◆ EXERCISE DATA
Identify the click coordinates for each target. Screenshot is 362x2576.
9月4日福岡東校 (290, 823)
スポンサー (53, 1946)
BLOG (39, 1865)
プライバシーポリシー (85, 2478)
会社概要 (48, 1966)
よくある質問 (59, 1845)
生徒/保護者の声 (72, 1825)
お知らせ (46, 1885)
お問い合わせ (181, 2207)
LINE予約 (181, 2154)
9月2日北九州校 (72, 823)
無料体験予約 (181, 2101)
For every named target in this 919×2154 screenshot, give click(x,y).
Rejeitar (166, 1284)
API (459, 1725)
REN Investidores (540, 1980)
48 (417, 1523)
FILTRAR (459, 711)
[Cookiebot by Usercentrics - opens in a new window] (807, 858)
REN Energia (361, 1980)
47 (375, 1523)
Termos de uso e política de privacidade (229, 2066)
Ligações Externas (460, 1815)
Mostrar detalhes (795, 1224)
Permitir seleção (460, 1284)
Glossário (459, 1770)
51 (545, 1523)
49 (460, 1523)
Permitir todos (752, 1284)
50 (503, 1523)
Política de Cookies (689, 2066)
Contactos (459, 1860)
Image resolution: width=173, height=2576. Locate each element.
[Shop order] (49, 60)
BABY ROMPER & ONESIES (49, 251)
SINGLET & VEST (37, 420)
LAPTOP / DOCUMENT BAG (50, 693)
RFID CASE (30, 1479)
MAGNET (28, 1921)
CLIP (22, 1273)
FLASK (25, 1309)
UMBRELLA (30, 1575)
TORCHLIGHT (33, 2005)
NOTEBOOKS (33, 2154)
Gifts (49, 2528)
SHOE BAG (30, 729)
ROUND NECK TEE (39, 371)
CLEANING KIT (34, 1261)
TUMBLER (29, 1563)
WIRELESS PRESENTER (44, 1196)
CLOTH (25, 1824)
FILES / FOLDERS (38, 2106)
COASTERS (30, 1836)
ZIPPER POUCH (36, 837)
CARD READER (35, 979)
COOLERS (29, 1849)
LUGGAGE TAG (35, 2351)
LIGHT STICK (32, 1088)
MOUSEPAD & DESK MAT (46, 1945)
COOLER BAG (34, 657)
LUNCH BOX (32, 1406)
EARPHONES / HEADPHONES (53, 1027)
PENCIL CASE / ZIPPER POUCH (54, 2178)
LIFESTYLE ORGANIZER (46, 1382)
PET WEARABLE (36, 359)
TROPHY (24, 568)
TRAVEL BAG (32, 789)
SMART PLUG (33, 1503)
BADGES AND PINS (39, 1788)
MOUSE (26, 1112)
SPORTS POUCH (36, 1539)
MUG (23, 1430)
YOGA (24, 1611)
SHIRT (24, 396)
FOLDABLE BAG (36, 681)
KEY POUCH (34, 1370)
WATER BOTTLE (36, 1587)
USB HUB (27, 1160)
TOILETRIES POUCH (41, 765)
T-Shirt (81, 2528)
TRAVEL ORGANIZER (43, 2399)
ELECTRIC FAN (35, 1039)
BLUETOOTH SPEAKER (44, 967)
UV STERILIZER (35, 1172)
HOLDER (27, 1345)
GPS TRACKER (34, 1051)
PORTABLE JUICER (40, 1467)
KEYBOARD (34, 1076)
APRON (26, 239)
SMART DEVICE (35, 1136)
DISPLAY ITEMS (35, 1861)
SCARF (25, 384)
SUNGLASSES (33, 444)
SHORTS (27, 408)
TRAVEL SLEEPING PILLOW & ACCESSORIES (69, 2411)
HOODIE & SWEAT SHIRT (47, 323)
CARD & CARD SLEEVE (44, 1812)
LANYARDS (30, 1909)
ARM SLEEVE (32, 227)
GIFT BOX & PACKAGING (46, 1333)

◆ REQUIRED ACTION
Of the lines above, extract only those from the line with "PENCIL CASE / ZIPPER POUCH (54, 2178)" to the line with "TRAVEL ORGANIZER (43, 2399)", both included, exactly as written.

◆ WORKED SOLUTION
PENCIL CASE / ZIPPER POUCH (54, 2178)
LIFESTYLE ORGANIZER (46, 1382)
PET WEARABLE (36, 359)
TROPHY (24, 568)
TRAVEL BAG (32, 789)
SMART PLUG (33, 1503)
BADGES AND PINS (39, 1788)
MOUSE (26, 1112)
SPORTS POUCH (36, 1539)
MUG (23, 1430)
YOGA (24, 1611)
SHIRT (24, 396)
FOLDABLE BAG (36, 681)
KEY POUCH (34, 1370)
WATER BOTTLE (36, 1587)
USB HUB (27, 1160)
TOILETRIES POUCH (41, 765)
T-Shirt (81, 2528)
TRAVEL ORGANIZER (43, 2399)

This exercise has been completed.